● **What you need to do**:
The records follow. Copy them exactly, but omit the pictures.
* * *
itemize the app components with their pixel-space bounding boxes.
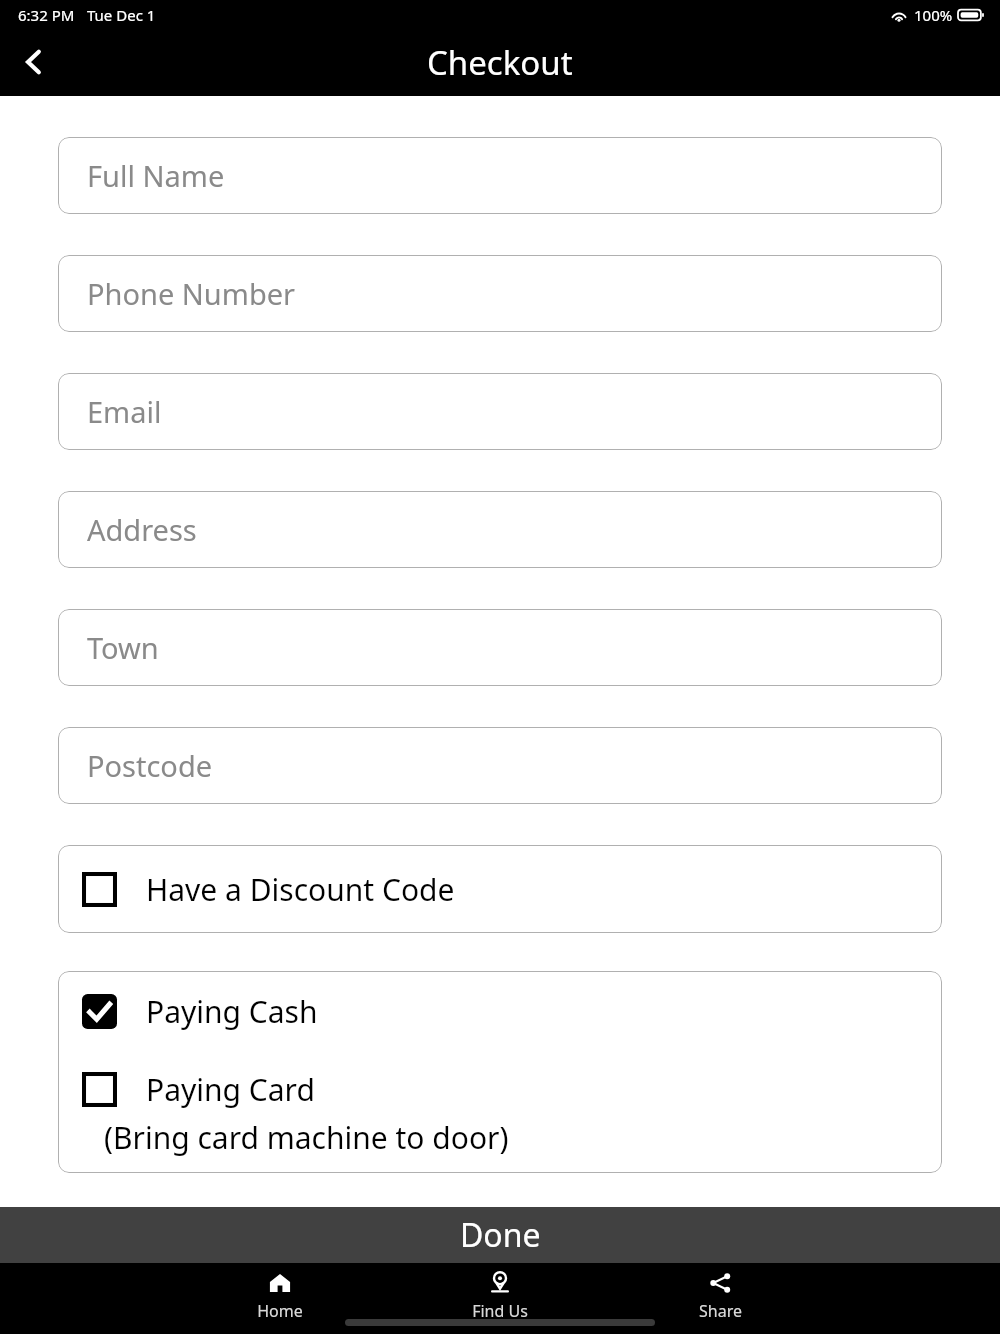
- button[interactable]: Phone Number: [58, 255, 942, 332]
- staticText: Phone Number: [87, 274, 296, 313]
- other: Share: [708, 1271, 732, 1295]
- staticText: Paying Cash: [146, 991, 318, 1032]
- button[interactable]: Home: [170, 1263, 390, 1322]
- button[interactable]: Address: [58, 491, 942, 568]
- button[interactable]: Email: [58, 373, 942, 450]
- button[interactable]: Have a Discount Code: [58, 845, 942, 933]
- staticText: Share: [699, 1300, 742, 1322]
- button[interactable]: Full Name: [58, 137, 942, 214]
- staticText: Paying Card: [146, 1069, 315, 1110]
- staticText: Address: [87, 510, 197, 549]
- staticText: Tue Dec 1: [87, 5, 156, 25]
- staticText: (Bring card machine to door): [104, 1117, 509, 1158]
- button[interactable]: Done: [0, 1207, 1000, 1263]
- staticText: Home: [257, 1300, 303, 1322]
- staticText: Town: [87, 628, 159, 667]
- staticText: Postcode: [87, 746, 213, 785]
- button[interactable]: Paying Cash: [58, 971, 942, 1051]
- other: Find Us: [488, 1271, 512, 1295]
- button[interactable]: Share: [610, 1263, 830, 1322]
- button[interactable]: Find Us: [390, 1263, 610, 1322]
- button[interactable]: Town: [58, 609, 942, 686]
- staticText: Have a Discount Code: [146, 869, 455, 910]
- button[interactable]: Paying Card: [58, 1051, 942, 1158]
- staticText: 6:32 PM: [18, 5, 75, 25]
- other: Home: [268, 1271, 292, 1295]
- staticText: Email: [87, 392, 162, 431]
- staticText: 100%: [914, 5, 953, 25]
- staticText: Find Us: [472, 1300, 528, 1322]
- button[interactable]: Back: [0, 28, 68, 96]
- staticText: Done: [460, 1213, 541, 1257]
- staticText: Full Name: [87, 156, 225, 195]
- staticText: Checkout: [427, 40, 573, 85]
- button[interactable]: Postcode: [58, 727, 942, 804]
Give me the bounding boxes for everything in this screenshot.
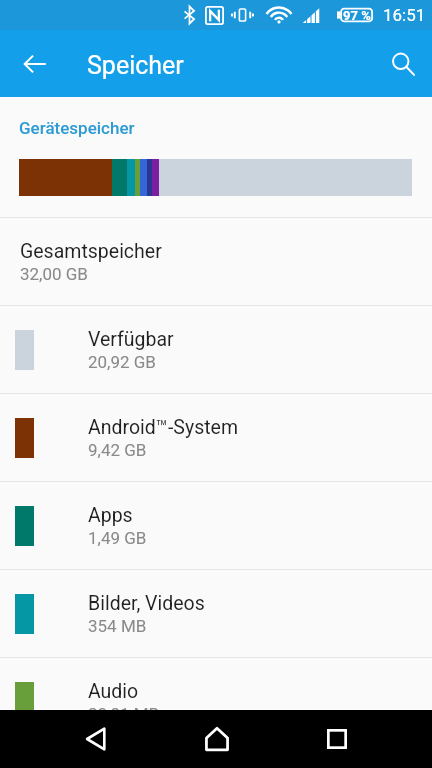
staticText: 20,92 GB bbox=[88, 352, 156, 372]
button[interactable]: Verfügbar bbox=[0, 306, 432, 393]
button[interactable]: Audio bbox=[0, 658, 432, 710]
button[interactable]: Back bbox=[17, 46, 53, 82]
staticText: 32,00 GB bbox=[20, 264, 88, 284]
staticText: Speicher bbox=[87, 51, 184, 80]
staticText: 16:51 bbox=[383, 5, 426, 25]
staticText: Gerätespeicher bbox=[19, 118, 135, 138]
button[interactable]: Bilder, Videos bbox=[0, 570, 432, 657]
staticText: Verfügbar bbox=[88, 328, 174, 351]
staticText: Apps bbox=[88, 504, 133, 527]
button[interactable]: Gesamtspeicher bbox=[0, 218, 432, 305]
staticText: Bilder, Videos bbox=[88, 592, 205, 615]
button[interactable]: Recent apps bbox=[307, 710, 366, 768]
staticText: Gesamtspeicher bbox=[20, 240, 162, 263]
button[interactable]: Apps bbox=[0, 482, 432, 569]
staticText: Android™-System bbox=[88, 416, 239, 439]
staticText: 97 % bbox=[343, 8, 371, 23]
button[interactable]: Search bbox=[385, 46, 421, 82]
button[interactable]: Back bbox=[66, 710, 125, 768]
staticText: 1,49 GB bbox=[88, 528, 147, 548]
button[interactable]: Home bbox=[187, 710, 246, 768]
staticText: 354 MB bbox=[88, 616, 147, 636]
staticText: 9,42 GB bbox=[88, 440, 147, 460]
button[interactable]: Android™-System bbox=[0, 394, 432, 481]
staticText: Audio bbox=[88, 680, 139, 703]
staticText: 20,01 MB bbox=[88, 704, 160, 710]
* * *
● **Response**:
itemize the app components with their pixel-space bounding boxes.
- button[interactable]: Phone Number: [58, 255, 942, 332]
- staticText: Phone Number: [87, 274, 296, 313]
- other: Share: [708, 1271, 732, 1295]
- staticText: Paying Cash: [146, 991, 318, 1032]
- button[interactable]: Home: [170, 1263, 390, 1322]
- button[interactable]: Address: [58, 491, 942, 568]
- button[interactable]: Email: [58, 373, 942, 450]
- button[interactable]: Have a Discount Code: [58, 845, 942, 933]
- staticText: Share: [699, 1300, 742, 1322]
- button[interactable]: Full Name: [58, 137, 942, 214]
- staticText: Paying Card: [146, 1069, 315, 1110]
- staticText: Address: [87, 510, 197, 549]
- staticText: Tue Dec 1: [87, 5, 156, 25]
- staticText: (Bring card machine to door): [104, 1117, 509, 1158]
- button[interactable]: Done: [0, 1207, 1000, 1263]
- staticText: Home: [257, 1300, 303, 1322]
- staticText: Town: [87, 628, 159, 667]
- staticText: Postcode: [87, 746, 213, 785]
- button[interactable]: Paying Cash: [58, 971, 942, 1051]
- other: Find Us: [488, 1271, 512, 1295]
- button[interactable]: Share: [610, 1263, 830, 1322]
- button[interactable]: Find Us: [390, 1263, 610, 1322]
- button[interactable]: Town: [58, 609, 942, 686]
- staticText: Have a Discount Code: [146, 869, 455, 910]
- button[interactable]: Paying Card: [58, 1051, 942, 1158]
- staticText: 6:32 PM: [18, 5, 75, 25]
- other: Home: [268, 1271, 292, 1295]
- staticText: Email: [87, 392, 162, 431]
- staticText: 100%: [914, 5, 953, 25]
- staticText: Find Us: [472, 1300, 528, 1322]
- button[interactable]: Back: [0, 28, 68, 96]
- staticText: Done: [460, 1213, 541, 1257]
- staticText: Full Name: [87, 156, 225, 195]
- staticText: Checkout: [427, 40, 573, 85]
- button[interactable]: Postcode: [58, 727, 942, 804]
Give me the bounding boxes for everything in this screenshot.
staticText: 20,92 GB bbox=[88, 352, 156, 372]
button[interactable]: Verfügbar bbox=[0, 306, 432, 393]
button[interactable]: Audio bbox=[0, 658, 432, 710]
button[interactable]: Back bbox=[17, 46, 53, 82]
staticText: 32,00 GB bbox=[20, 264, 88, 284]
staticText: Speicher bbox=[87, 51, 184, 80]
staticText: 16:51 bbox=[383, 5, 426, 25]
staticText: Gerätespeicher bbox=[19, 118, 135, 138]
button[interactable]: Bilder, Videos bbox=[0, 570, 432, 657]
staticText: Verfügbar bbox=[88, 328, 174, 351]
staticText: Apps bbox=[88, 504, 133, 527]
button[interactable]: Gesamtspeicher bbox=[0, 218, 432, 305]
staticText: Bilder, Videos bbox=[88, 592, 205, 615]
button[interactable]: Recent apps bbox=[307, 710, 366, 768]
staticText: Gesamtspeicher bbox=[20, 240, 162, 263]
button[interactable]: Apps bbox=[0, 482, 432, 569]
staticText: Android™-System bbox=[88, 416, 239, 439]
staticText: 97 % bbox=[343, 8, 371, 23]
button[interactable]: Search bbox=[385, 46, 421, 82]
button[interactable]: Back bbox=[66, 710, 125, 768]
staticText: 1,49 GB bbox=[88, 528, 147, 548]
button[interactable]: Home bbox=[187, 710, 246, 768]
staticText: 354 MB bbox=[88, 616, 147, 636]
staticText: 9,42 GB bbox=[88, 440, 147, 460]
button[interactable]: Android™-System bbox=[0, 394, 432, 481]
staticText: Audio bbox=[88, 680, 139, 703]
staticText: 20,01 MB bbox=[88, 704, 160, 710]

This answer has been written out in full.